LLM cost surprises in batch jobs. A scheduled agent that processes 1,000 items/night might cost pennies in testing but dollars in production when the items are large. Always estimate token cost before deploying batch agents — multiply (average tokens per item) × (items per run) × (cost per 1M tokens) × (runs per month).
| Failure Mode | Cause | Solution |
|---|---|---|
| Duplicate processing | Webhook retry on timeout | Idempotency key; check-and-set in Redis before processing |
| Message loss | Agent crashes mid-processing | Ack only after successful completion; dead-letter queue for failures |
| Stale triggers | Old events queued during downtime | Timestamp check; discard events older than TTL |
| Fan-out explosion | One event triggers many agents | Rate-limit downstream fan-out; use topic-based filtering |
| Runaway cron | Scheduled job takes longer than interval | Distributed lock; skip if previous run still active |
The dead-letter queue (DLQ) is the most important reliability primitive in event-driven agent systems. When a message fails processing after all retries, move it to the DLQ rather than dropping it. Set up a monitoring alert on DLQ depth — a growing DLQ means systematic failures, not just transient ones. Schedule a weekly review of DLQ contents to identify patterns: if the same event type fails repeatedly, the agent's handling logic needs to be updated.

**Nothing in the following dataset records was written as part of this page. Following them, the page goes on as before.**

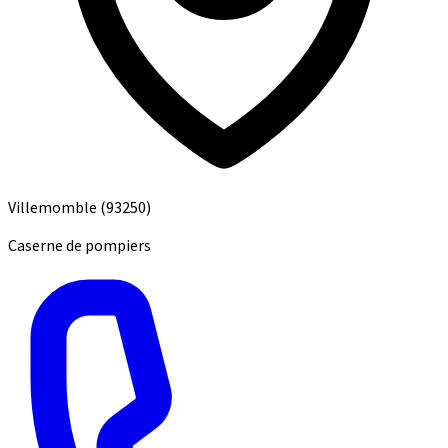
Villemomble
(93250)
Caserne de pompiers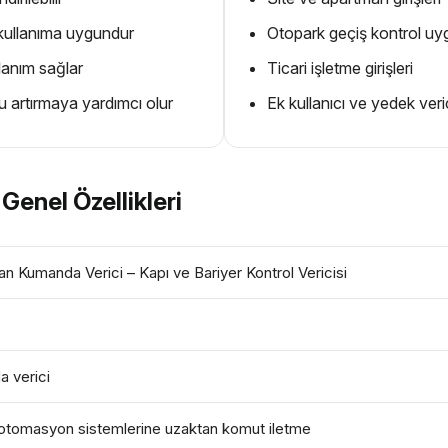
e kullanıma uygundur
Otopark geçiş kontrol uy
lanım sağlar
Ticari işletme girişleri
 artırmaya yardımcı olur
Ek kullanıcı ve yedek veric
enel Özellikleri
 Kumanda Verici – Kapı ve Bariyer Kontrol Vericisi
 verici
e otomasyon sistemlerine uzaktan komut iletme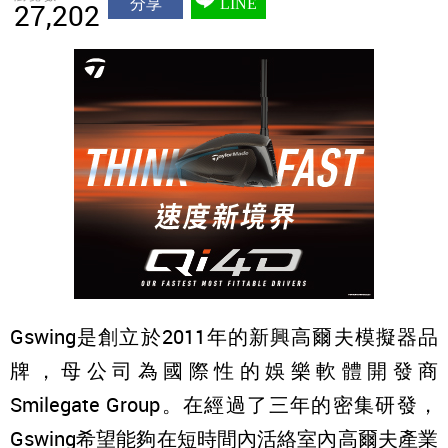
分享
LINE
27,202
Gswing是創立於2011年的新興高爾夫模擬器品
牌，母公司為國際性的娛樂軟體開發商
Smilegate Group。在經過了三年的密集研發，
Gswing希望能夠在短時間內活絡室內高爾夫產業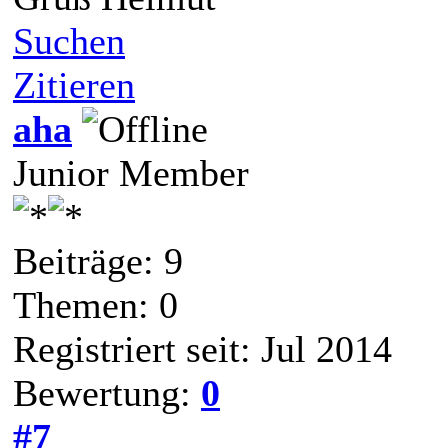
Suchen
Zitieren
aha
Junior Member
Beiträge: 9
Themen: 0
Registriert seit: Jul 2014
Bewertung:
0
#7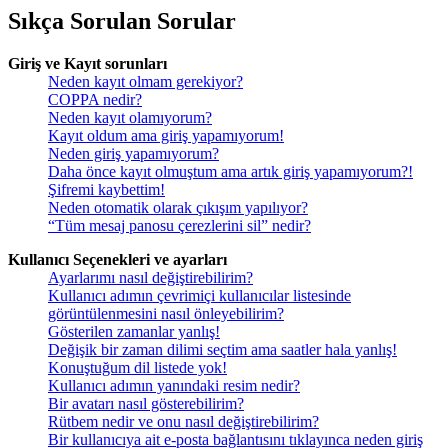
Sıkça Sorulan Sorular
Giriş ve Kayıt sorunları
Neden kayıt olmam gerekiyor?
COPPA nedir?
Neden kayıt olamıyorum?
Kayıt oldum ama giriş yapamıyorum!
Neden giriş yapamıyorum?
Daha önce kayıt olmuştum ama artık giriş yapamıyorum?!
Şifremi kaybettim!
Neden otomatik olarak çıkışım yapılıyor?
“Tüm mesaj panosu çerezlerini sil” nedir?
Kullanıcı Seçenekleri ve ayarları
Ayarlarımı nasıl değiştirebilirim?
Kullanıcı adımın çevrimiçi kullanıcılar listesinde
görüntülenmesini nasıl önleyebilirim?
Gösterilen zamanlar yanlış!
Değişik bir zaman dilimi seçtim ama saatler hala yanlış!
Konuştuğum dil listede yok!
Kullanıcı adımın yanındaki resim nedir?
Bir avatarı nasıl gösterebilirim?
Rütbem nedir ve onu nasıl değiştirebilirim?
Bir kullanıcıya ait e-posta bağlantısını tıklayınca neden giriş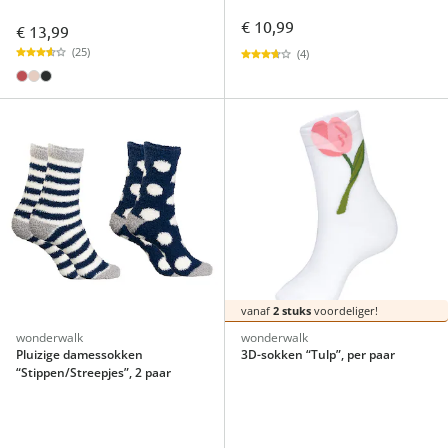
€ 10,99
€ 13,99
(25)
(4)
vanaf
2 stuks
voordeliger!
wonderwalk
wonderwalk
Pluizige damessokken
3D-sokken “Tulp”, per paar
“Stippen/Streepjes”, 2 paar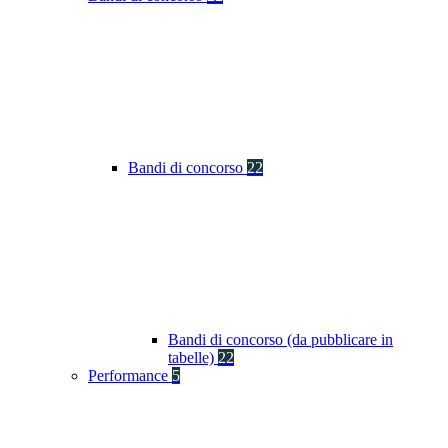
Bandi di concorso
22
Bandi di concorso (da pubblicare in
tabelle)
22
Performance
5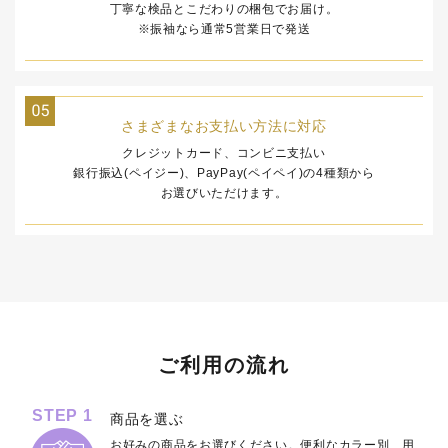
丁寧な検品とこだわりの梱包でお届け。
※振袖なら通常5営業日で発送
さまざまなお支払い方法に対応
クレジットカード、コンビニ支払い
銀行振込(ペイジー)、PayPay(ペイペイ)の4種類から
お選びいただけます。
ご利用の流れ
STEP 1
商品を選ぶ
お好みの商品をお選びください。便利なカラー別、用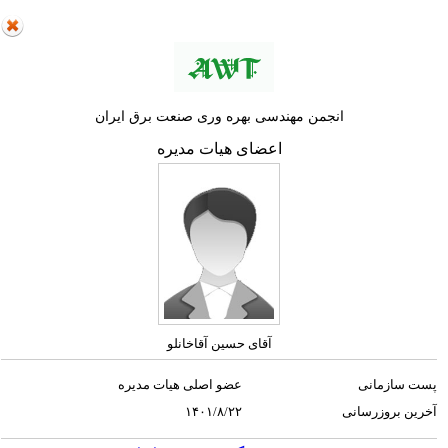
انجمن مهندسی بهره وری صنعت برق ایران
اعضای هیات مدیره
آقای حسین آقاخانلو
پست سازمانی
عضو اصلی هیات مدیره
آخرین بروزرسانی
۱۴۰۱/۸/۲۲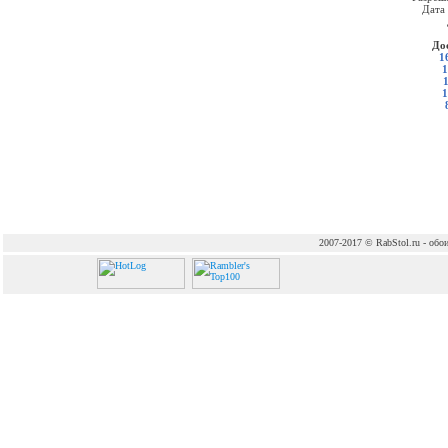
Дата
До
1
1
1
2007-2017 © RabStol.ru - обои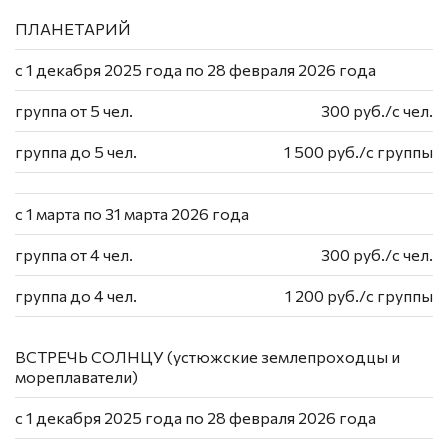
ПЛАНЕТАРИЙ
с 1 декабря 2025 года по 28 февраля 2026 года
группа от 5 чел.
300 руб./с чел.
группа до 5 чел.
1 500 руб./с группы
с 1 марта по 31 марта 2026 года
группа от 4 чел.
300 руб./с чел.
группа до 4 чел.
1 200 руб./с группы
ВСТРЕЧЬ СОЛНЦУ (устюжские землепроходцы и
мореплаватели)
с 1 декабря 2025 года по 28 февраля 2026 года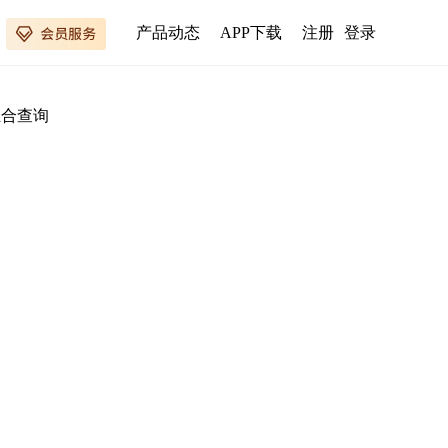
产品动态
APP下载
注册
登录
组合查询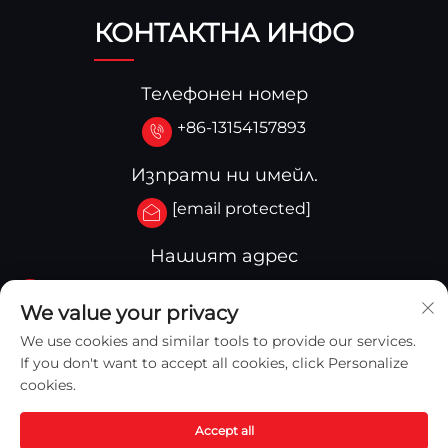
КОНТАКТНА ИНФО
Телефонен номер
+86-13154157893
Изпрати ни имейл.
[email protected]
Нашият адрес
No.3-333.Zone B.Block A Building 27 107A.West
We value your privacy
Qinghua Street,Yingkou Zone Yingkou,China
We use cookies and similar tools to provide our services.
If you don't want to accept all cookies, click Personalize
cookies.
Accept all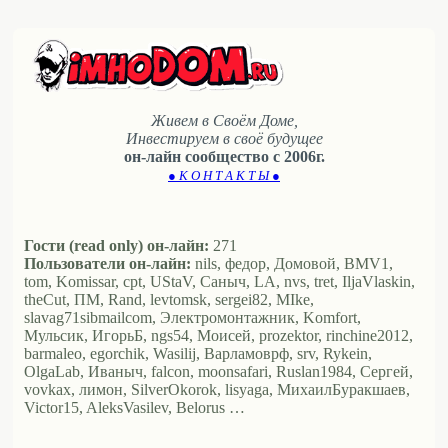
Живем в Своём Доме,
Инвестируем в своё будущее
он-лайн сообщество с 2006г.
● К О Н Т А К Т Ы ●
Гости (read only) он-лайн:
271
Пользователи он-лайн:
nils, федор, Домовой, BMV1,
tom, Komissar, cpt, UStaV, Саныч, LA, nvs, tret, IljaVlaskin,
theCut, ПМ, Rand, levtomsk, sergei82, MIke,
slavag71sibmailcom, Электромонтажник, Komfort,
Мульсик, ИгорьБ, ngs54, Моисей, prozektor, rinchine2012,
barmaleo, egorchik, Wasilij, Варламоврф, srv, Rykein,
OlgaLab, Иваныч, falcon, moonsafari, Ruslan1984, Сергей,
vovkax, лимон, SilverOkorok, lisyaga, МихаилБуракшаев,
Victor15, AleksVasilev, Belorus …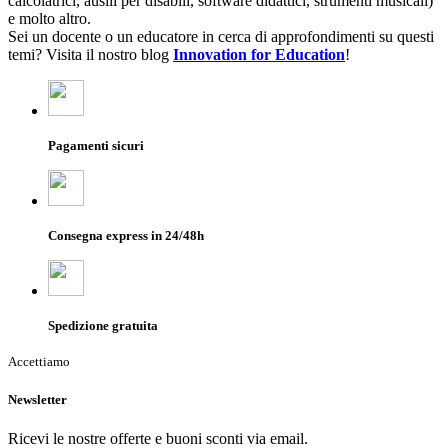
calcolatrici, ausili per disabili, software didattici, strumenti musicali)
e molto altro.
Sei un docente o un educatore in cerca di approfondimenti su questi
temi? Visita il nostro blog
Innovation for Education
!
Pagamenti sicuri
Consegna express in 24/48h
Spedizione gratuita
Accettiamo
Newsletter
Ricevi le nostre offerte e buoni sconti via email.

Testing event-driven agents requires simulating the full event lifecycle, not just the agent logic. Use a local message broker in tests rather than mocking it entirely — this catches serialisation bugs and timing issues. Write integration tests that publish a test event, verify the agent processes it, and confirm expected side effects. Use a dedicated test topic to avoid polluting production event streams.
For GDPR and data residency compliance in event-driven agent pipelines, never store PII in event payloads themselves. Instead, store a reference ID in the event and look up PII from an encrypted, region-restricted data store at processing time. This allows event logs and dead-letter queues to be retained for debugging without creating a compliance liability. Implement event payload schema validation at the producer side to catch accidental PII inclusion before events enter the queue.